With the records below as your source, retype each line exactly from the top down to the line that contains "Conferências Livres: Oportunidade de", and include that line.
------ Data
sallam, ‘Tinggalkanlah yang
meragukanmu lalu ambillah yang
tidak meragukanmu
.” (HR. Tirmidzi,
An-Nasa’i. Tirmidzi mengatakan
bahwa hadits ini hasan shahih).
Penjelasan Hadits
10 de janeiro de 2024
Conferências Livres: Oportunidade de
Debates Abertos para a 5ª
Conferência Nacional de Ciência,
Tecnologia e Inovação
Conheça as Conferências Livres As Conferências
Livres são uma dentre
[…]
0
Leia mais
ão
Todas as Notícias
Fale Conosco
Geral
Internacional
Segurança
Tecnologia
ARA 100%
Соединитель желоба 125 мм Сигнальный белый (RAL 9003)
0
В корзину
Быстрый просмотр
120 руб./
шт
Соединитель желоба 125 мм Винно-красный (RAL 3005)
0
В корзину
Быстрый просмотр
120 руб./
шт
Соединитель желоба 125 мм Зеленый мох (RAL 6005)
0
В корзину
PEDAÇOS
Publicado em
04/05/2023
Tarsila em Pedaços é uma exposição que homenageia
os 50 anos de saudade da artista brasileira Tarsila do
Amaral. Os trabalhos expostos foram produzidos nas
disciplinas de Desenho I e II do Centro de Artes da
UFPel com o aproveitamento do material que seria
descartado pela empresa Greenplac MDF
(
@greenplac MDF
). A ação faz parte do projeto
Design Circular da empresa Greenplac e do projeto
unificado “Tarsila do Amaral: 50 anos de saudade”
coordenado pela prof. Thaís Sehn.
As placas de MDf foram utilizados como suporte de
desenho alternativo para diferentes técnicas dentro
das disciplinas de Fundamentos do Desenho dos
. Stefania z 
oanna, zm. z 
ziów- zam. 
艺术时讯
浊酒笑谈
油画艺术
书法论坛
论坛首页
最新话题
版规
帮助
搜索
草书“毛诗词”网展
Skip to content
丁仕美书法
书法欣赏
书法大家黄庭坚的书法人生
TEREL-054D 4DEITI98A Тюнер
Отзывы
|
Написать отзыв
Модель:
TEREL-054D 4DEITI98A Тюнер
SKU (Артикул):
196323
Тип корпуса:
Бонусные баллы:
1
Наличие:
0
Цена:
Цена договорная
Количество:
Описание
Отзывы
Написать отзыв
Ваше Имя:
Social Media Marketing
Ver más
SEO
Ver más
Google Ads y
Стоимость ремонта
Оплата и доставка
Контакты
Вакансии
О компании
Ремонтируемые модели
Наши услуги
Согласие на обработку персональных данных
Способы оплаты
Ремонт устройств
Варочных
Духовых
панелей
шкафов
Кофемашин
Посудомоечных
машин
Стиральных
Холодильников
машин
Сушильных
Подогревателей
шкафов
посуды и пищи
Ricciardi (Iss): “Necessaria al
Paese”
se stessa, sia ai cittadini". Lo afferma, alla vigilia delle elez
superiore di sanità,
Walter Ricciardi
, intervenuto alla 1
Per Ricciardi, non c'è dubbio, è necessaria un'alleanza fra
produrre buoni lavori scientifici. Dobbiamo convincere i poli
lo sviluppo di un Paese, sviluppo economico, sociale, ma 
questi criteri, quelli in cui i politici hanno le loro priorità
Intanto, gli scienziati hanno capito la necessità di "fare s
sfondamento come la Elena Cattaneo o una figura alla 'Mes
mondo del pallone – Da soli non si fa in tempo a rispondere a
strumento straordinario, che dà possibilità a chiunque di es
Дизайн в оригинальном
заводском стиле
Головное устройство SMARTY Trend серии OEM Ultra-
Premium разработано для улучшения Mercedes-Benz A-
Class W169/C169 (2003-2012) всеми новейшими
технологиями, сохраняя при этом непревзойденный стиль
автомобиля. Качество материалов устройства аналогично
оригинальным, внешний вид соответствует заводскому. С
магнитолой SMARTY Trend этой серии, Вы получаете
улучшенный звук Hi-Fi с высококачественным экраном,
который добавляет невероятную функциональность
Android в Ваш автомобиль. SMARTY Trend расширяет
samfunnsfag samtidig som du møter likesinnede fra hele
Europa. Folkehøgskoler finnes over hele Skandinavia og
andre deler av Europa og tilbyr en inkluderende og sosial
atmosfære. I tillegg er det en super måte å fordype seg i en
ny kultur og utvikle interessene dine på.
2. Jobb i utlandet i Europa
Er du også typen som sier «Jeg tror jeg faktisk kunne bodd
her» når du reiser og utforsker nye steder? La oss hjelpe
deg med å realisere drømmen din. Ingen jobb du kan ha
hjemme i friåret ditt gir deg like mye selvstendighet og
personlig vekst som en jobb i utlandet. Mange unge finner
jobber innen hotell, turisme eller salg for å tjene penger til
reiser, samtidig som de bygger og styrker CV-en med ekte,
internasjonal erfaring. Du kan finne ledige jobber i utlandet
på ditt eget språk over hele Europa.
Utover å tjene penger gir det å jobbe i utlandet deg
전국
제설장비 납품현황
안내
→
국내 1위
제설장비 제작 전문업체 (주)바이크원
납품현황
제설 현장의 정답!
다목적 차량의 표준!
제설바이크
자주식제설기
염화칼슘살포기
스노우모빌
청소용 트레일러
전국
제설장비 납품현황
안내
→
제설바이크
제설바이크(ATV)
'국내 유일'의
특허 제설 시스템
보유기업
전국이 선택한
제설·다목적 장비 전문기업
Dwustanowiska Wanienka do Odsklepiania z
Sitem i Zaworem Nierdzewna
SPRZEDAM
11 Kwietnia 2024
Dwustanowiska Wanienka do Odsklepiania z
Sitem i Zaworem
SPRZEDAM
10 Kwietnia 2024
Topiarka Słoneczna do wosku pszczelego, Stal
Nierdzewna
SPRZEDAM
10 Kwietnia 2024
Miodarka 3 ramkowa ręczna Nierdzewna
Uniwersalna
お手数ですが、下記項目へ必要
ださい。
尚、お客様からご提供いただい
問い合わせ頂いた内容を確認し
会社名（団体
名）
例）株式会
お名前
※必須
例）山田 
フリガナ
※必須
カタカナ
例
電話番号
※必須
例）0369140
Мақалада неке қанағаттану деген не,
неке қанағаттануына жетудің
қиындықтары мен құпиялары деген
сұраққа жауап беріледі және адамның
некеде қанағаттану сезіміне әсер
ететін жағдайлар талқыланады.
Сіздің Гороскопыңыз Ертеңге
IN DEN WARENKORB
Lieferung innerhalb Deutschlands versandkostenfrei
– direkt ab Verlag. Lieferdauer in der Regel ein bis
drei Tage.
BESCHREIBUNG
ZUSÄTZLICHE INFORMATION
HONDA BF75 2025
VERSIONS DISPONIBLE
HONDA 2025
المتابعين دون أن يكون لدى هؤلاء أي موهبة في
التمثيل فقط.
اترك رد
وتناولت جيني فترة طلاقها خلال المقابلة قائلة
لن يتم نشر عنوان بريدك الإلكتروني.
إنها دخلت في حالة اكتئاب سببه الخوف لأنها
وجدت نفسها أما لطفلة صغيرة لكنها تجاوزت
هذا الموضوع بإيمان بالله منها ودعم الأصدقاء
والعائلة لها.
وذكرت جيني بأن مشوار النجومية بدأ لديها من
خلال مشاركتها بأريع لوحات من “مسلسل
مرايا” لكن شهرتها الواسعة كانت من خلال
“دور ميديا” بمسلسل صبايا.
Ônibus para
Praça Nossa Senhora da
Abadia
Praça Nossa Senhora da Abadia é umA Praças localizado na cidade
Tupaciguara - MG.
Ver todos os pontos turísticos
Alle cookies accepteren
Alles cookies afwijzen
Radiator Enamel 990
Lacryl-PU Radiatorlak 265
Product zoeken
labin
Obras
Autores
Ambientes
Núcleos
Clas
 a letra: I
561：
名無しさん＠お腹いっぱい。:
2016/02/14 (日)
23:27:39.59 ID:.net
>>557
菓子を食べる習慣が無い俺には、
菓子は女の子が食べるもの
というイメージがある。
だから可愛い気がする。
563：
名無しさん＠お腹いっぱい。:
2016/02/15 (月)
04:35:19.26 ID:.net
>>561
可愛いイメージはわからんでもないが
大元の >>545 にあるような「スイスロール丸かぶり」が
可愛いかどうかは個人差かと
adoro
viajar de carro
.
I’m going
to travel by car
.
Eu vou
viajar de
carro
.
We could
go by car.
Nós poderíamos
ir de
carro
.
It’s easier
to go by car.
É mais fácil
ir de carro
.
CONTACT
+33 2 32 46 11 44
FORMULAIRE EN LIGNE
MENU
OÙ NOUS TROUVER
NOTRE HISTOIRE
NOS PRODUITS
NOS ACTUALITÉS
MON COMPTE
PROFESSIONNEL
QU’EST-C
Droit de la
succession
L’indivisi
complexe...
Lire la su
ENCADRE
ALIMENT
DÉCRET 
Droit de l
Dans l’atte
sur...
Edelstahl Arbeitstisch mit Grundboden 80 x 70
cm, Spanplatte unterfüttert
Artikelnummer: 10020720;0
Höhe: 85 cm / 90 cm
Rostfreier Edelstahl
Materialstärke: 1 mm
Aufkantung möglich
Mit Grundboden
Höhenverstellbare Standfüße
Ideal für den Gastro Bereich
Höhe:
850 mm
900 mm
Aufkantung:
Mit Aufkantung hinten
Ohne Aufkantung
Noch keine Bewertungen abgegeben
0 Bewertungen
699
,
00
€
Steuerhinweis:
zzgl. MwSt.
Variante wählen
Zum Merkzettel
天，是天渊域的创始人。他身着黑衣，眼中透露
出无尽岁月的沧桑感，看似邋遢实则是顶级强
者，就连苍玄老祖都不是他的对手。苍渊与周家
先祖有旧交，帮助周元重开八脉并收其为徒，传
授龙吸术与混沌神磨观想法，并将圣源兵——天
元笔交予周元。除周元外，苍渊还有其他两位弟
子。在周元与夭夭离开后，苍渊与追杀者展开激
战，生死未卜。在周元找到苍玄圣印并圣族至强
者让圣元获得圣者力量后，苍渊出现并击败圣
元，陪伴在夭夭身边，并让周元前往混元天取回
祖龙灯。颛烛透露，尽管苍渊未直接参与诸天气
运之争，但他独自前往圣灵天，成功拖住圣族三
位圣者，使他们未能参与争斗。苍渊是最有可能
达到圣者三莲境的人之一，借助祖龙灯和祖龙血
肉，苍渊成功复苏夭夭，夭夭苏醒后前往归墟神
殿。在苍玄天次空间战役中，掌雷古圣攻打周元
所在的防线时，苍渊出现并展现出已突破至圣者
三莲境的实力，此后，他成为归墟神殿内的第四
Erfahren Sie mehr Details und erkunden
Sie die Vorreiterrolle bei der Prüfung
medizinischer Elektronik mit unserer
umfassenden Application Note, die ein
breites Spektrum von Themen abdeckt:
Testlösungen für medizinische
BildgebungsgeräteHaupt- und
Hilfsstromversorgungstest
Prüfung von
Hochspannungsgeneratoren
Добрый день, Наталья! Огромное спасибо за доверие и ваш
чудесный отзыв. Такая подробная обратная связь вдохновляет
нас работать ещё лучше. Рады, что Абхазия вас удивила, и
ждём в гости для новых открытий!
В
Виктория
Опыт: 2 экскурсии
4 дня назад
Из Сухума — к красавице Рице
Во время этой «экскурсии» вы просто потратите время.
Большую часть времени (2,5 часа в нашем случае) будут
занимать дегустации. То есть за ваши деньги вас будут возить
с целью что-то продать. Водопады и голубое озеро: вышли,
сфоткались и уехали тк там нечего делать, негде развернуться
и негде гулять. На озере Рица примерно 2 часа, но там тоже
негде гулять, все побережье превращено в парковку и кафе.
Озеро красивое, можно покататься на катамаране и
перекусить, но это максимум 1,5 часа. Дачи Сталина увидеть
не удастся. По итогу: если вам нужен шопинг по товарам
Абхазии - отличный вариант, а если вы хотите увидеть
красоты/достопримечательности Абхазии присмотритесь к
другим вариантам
------------
▸ Answer for this exercise
sallam, ‘Tinggalkanlah yang
meragukanmu lalu ambillah yang
tidak meragukanmu
.” (HR. Tirmidzi,
An-Nasa’i. Tirmidzi mengatakan
bahwa hadits ini hasan shahih).
Penjelasan Hadits
10 de janeiro de 2024
Conferências Livres: Oportunidade de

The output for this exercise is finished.